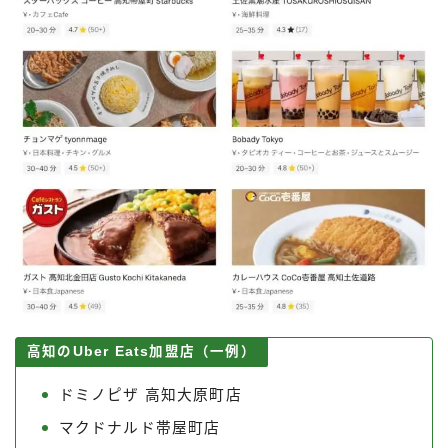
高知のUber Eats加盟店（一例）
ドミノピザ 高知大原町店
マクドナルド帯屋町店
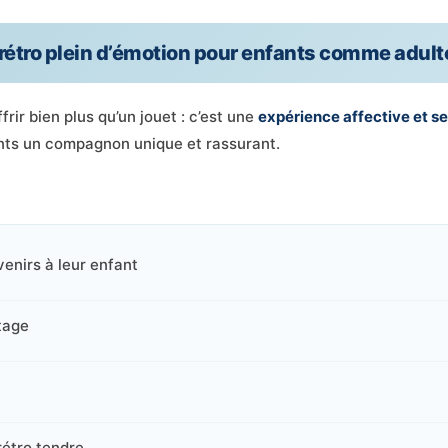
rétro plein d’émotion pour enfants comme adul
offrir bien plus qu’un jouet : c’est une
expérience affective et se
ants un compagnon unique et rassurant.
enirs à leur enfant
tage
rétro tendre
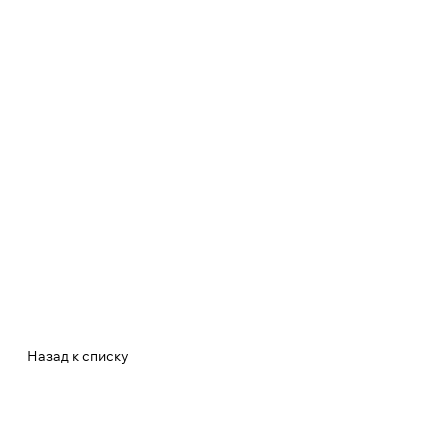
Назад к списку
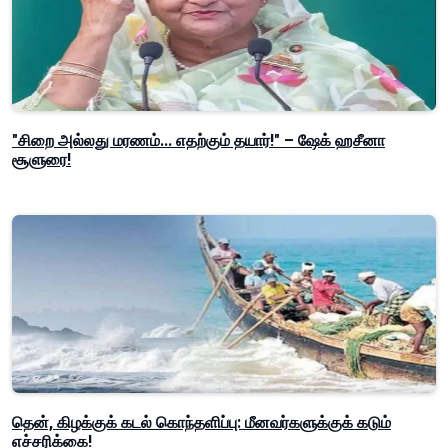
"சிறை அல்லது மரணம்... எதற்கும் தயார்!" – ஷேக் ஹசீனா
சூளுரை!
தென், கிழக்குக் கடல் கொந்தளிப்பு: மீனவர்களுக்குக் கடும்
எச்சரிக்கை!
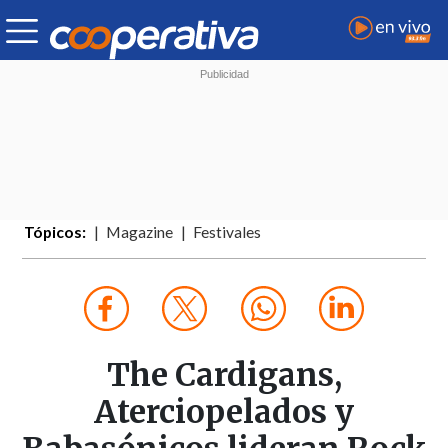
Tópicos:
Magazine
Festivales
The Cardigans,
Aterciopelados y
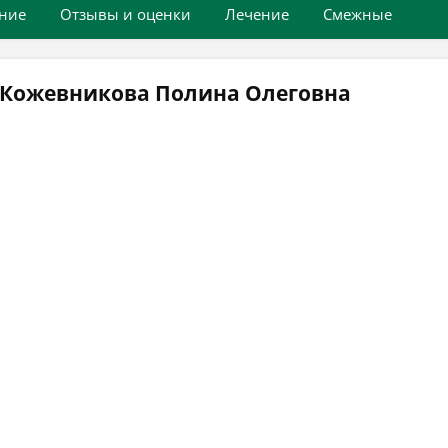
ние
Отзывы и оценки
Лечение
Смежные
 Кожевникова Полина Олеговна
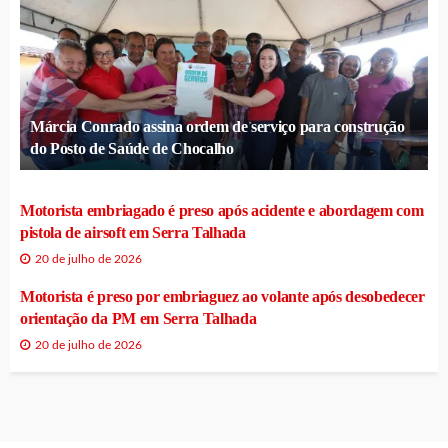
Márcia Conrado assina ordem de serviço para construção
do Posto de Saúde de Chocalho
Motorista embriagado é preso após acidente e abordagem com
pistola de airsoft em Serra Talhada
20 de julho de 2026
Motorista é preso por embriaguez ao volante após desobedecer
orientação da PM em Serra Talhada
20 de julho de 2026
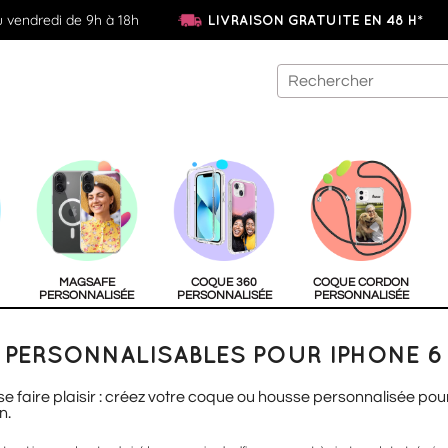
u vendredi de 9h à 18h
LIVRAISON GRATUITE EN 48 H*
MAGSAFE
COQUE 360
COQUE CORDON
PERSONNALISÉE
PERSONNALISÉE
PERSONNALISÉE
PERSONNALISABLES POUR IPHONE 6
 se faire plaisir : créez votre coque ou housse personnalisée pou
n.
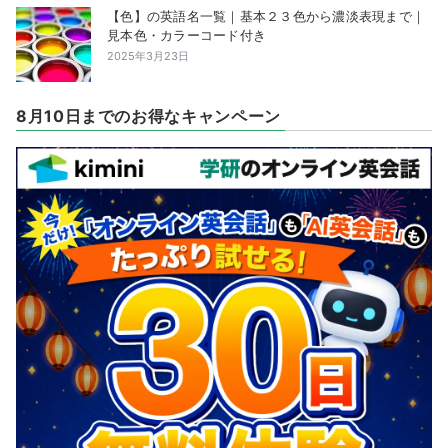
【色】の英語名一覧｜基本２３色から濃淡表現まで｜
見本色・カラーコード付き
2025年3月23日
8月10日までのお得なキャンペーン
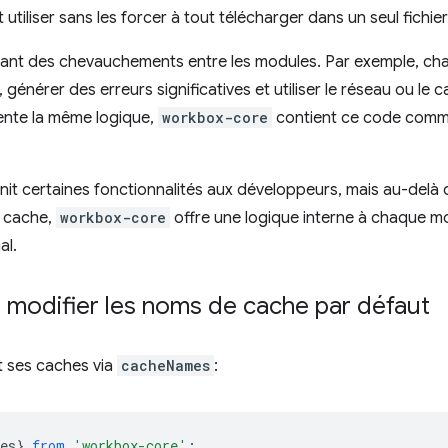
t utiliser sans les forcer à tout télécharger dans un seul fichier
ndant des chevauchements entre les modules. Par exemple, ch
 générer des erreurs significatives et utiliser le réseau ou le
nte la même logique,
workbox-core
contient ce code comm
it certaines fonctionnalités aux développeurs, mais au-delà d
n cache,
workbox-core
offre une logique interne à chaque mo
al.
t modifier les noms de cache par défaut
t ses caches via
cacheNames
:
es
}
from
'workbox-core'
;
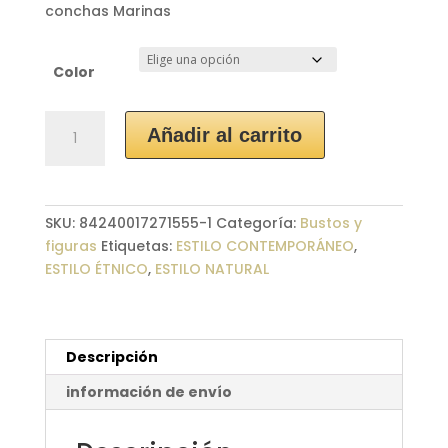
conchas Marinas
Color
Decoración
Añadir al carrito
Aborigen
"JuJu"
cantidad
SKU:
84240017271555-1
Categoría:
Bustos y
figuras
Etiquetas:
ESTILO CONTEMPORÁNEO
,
ESTILO ÉTNICO
,
ESTILO NATURAL
Descripción
información de envío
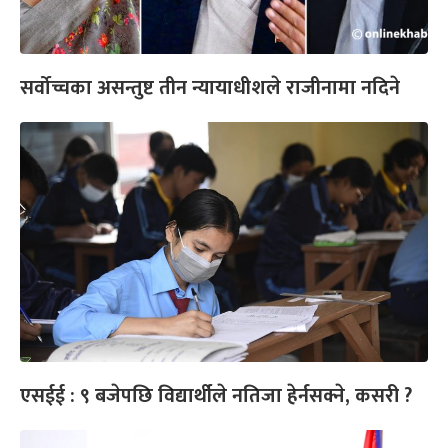
सर्वोच्चका असन्तुष्ट तीन न्यायाधीशले राजीनामा नदिने
एसईई : ९ बजेपछि विद्यार्थीले नतिजा हेर्नसक्ने, कसरी ?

# Exercise details
Only the lines from the one with "pistola de airsoft em Serra Talhada" through the end of the listing above should be output, exactly as written and with no pictures.

# Answer below
pistola de airsoft em Serra Talhada
20 de julho de 2026
Motorista é preso por embriaguez ao volante após desobedecer
orientação da PM em Serra Talhada
20 de julho de 2026
u vendredi de 9h à 18h
LIVRAISON GRATUITE EN 48 H*
MAGSAFE
COQUE 360
COQUE CORDON
PERSONNALISÉE
PERSONNALISÉE
PERSONNALISÉE
PERSONNALISABLES POUR IPHONE 6
 se faire plaisir : créez votre coque ou housse personnalisée pou
n.
【色】の英語名一覧｜基本２３色から濃淡表現まで｜
見本色・カラーコード付き
2025年3月23日
8月10日までのお得なキャンペーン
t utiliser sans les forcer à tout télécharger dans un seul fichier
ndant des chevauchements entre les modules. Par exemple, ch
 générer des erreurs significatives et utiliser le réseau ou le
nte la même logique,
workbox-core
contient ce code comm
it certaines fonctionnalités aux développeurs, mais au-delà d
n cache,
workbox-core
offre une logique interne à chaque mo
al.
t modifier les noms de cache par défaut
t ses caches via
cacheNames
:
es
}
from
'workbox-core'
;
conchas Marinas
Color
Decoración
Añadir al carrito
Aborigen
"JuJu"
cantidad
SKU:
84240017271555-1
Categoría:
Bustos y
figuras
Etiquetas:
ESTILO CONTEMPORÁNEO
,
ESTILO ÉTNICO
,
ESTILO NATURAL
Descripción
información de envío
सर्वोच्चका असन्तुष्ट तीन न्यायाधीशले राजीनामा नदिने
एसईई : ९ बजेपछि विद्यार्थीले नतिजा हेर्नसक्ने, कसरी ?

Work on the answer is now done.